Tax Revenue Is Estimated To Drop In Early 2025, Galitax And New Formula PPh 21 Are The Causes
JAKARTA - Tax observer from the Center for Indonesia Taxation Analysis (CITA) Fajry Akbar estimates that tax revenue performance in early 2025 will decline.
According to him, this decline was caused by two main factors, namely operational risks related to the core tax system and corrections from the TER mechanism.
Fajry said that for the beginning of the year there were operational risks, especially in terms of tax administration such as VAT and VAT, which are expected to interfere with tax revenue performance at the beginning of the year.
"We know that the system does not run smoothly, many taxpayers have difficulty administering taxes, both VAT and VAT, for example, having difficulty issuing tax invoices in January through core tax," he told VOI, Thursday, March 6.
Furthermore, Fajry conveyed that the second factor was the correction to PPh 21 acceptance due to the TER mechanism.
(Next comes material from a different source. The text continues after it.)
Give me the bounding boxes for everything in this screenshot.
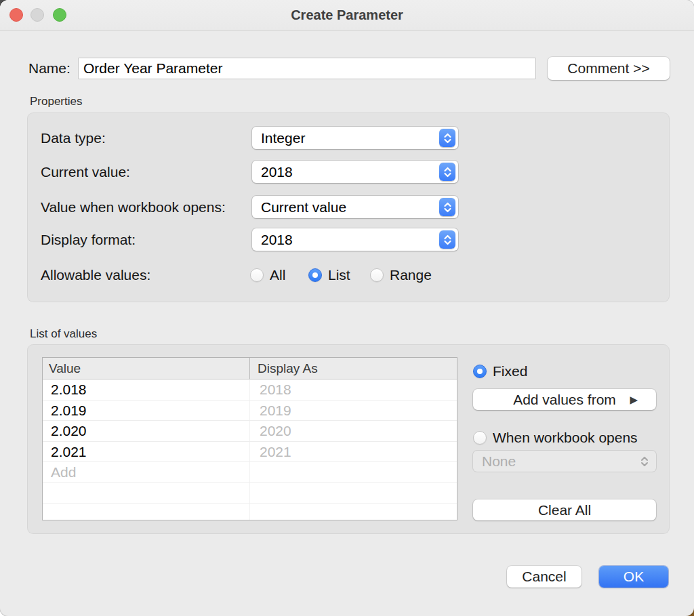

According to him, the impact of this correction can be seen in January, because the PPh 21 cuts that occurred in December were only deposited and reported by the company the following month, namely January 2025.
However, Fajry said that currently the decline in revenue due to operational risks is estimated to be temporary at the beginning of the year, unless problems related to core tax continue and affect real economic activities, not only tax administration and if this happens, the impact could affect the annual tax revenue performance or year on year (yoy).
"For the full one year performance, I see that economic conditions are still the main factor determining the performance of tax revenues this year," he added.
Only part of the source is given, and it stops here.